-- Work to complete --
When you reach the line with "Specialiserade" in the records below, begin transcribing exactly and continue up to and including the line with "Personalisi", leaving out every picture.

++++ The input

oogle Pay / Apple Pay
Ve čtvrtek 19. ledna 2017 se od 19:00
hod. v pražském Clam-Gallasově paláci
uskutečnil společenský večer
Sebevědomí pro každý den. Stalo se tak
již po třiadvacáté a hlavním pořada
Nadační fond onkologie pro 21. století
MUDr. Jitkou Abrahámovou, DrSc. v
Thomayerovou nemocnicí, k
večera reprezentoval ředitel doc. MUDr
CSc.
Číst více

++++++++
++++ The input

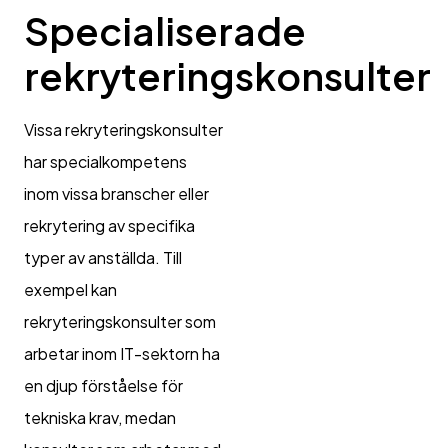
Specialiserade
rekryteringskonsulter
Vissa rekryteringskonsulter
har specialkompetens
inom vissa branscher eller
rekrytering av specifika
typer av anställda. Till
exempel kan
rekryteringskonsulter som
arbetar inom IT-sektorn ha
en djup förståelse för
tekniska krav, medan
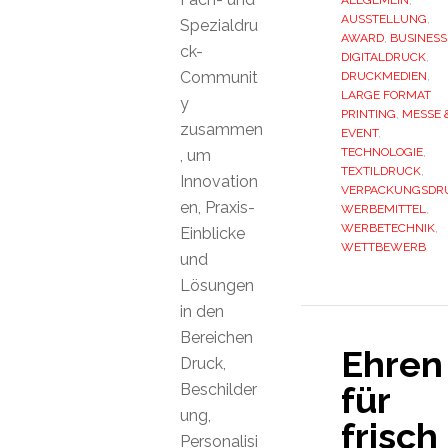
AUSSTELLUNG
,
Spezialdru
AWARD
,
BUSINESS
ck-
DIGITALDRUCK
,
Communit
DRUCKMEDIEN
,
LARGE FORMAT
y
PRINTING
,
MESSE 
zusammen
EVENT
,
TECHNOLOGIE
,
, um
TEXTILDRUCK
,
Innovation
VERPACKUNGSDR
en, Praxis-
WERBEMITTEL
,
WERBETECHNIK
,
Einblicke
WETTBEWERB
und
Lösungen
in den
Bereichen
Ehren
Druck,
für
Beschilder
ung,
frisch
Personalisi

++++++++
++++ The input

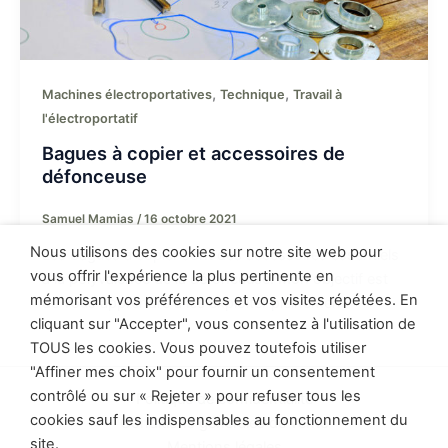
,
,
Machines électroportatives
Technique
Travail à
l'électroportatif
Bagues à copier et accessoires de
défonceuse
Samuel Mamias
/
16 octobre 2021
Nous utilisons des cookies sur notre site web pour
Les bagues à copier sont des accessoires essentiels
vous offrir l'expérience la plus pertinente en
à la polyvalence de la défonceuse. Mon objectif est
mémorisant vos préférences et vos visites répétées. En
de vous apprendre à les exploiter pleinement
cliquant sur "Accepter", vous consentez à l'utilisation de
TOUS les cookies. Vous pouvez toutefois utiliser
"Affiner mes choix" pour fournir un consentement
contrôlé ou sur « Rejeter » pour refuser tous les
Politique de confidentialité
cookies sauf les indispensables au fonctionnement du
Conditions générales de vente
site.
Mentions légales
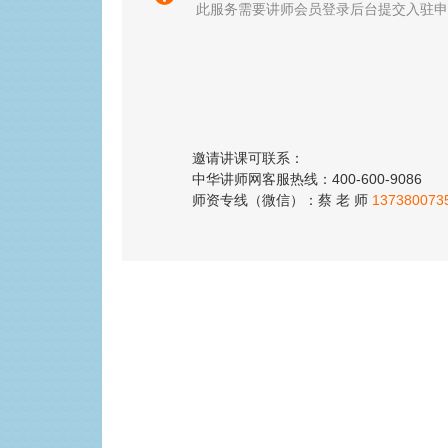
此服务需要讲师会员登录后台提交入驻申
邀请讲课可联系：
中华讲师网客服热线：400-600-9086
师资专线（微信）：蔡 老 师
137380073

++++++++

-- Task response --
Specialiserade
rekryteringskonsulter
Vissa rekryteringskonsulter
har specialkompetens
inom vissa branscher eller
rekrytering av specifika
typer av anställda. Till
exempel kan
rekryteringskonsulter som
arbetar inom IT-sektorn ha
en djup förståelse för
tekniska krav, medan
AUSSTELLUNG
,
Spezialdru
AWARD
,
BUSINESS
ck-
DIGITALDRUCK
,
Communit
DRUCKMEDIEN
,
LARGE FORMAT
y
PRINTING
,
MESSE 
zusammen
EVENT
,
TECHNOLOGIE
,
, um
TEXTILDRUCK
,
Innovation
VERPACKUNGSDR
en, Praxis-
WERBEMITTEL
,
WERBETECHNIK
,
Einblicke
WETTBEWERB
und
Lösungen
in den
Bereichen
Ehren
Druck,
für
Beschilder
ung,
frisch
Personalisi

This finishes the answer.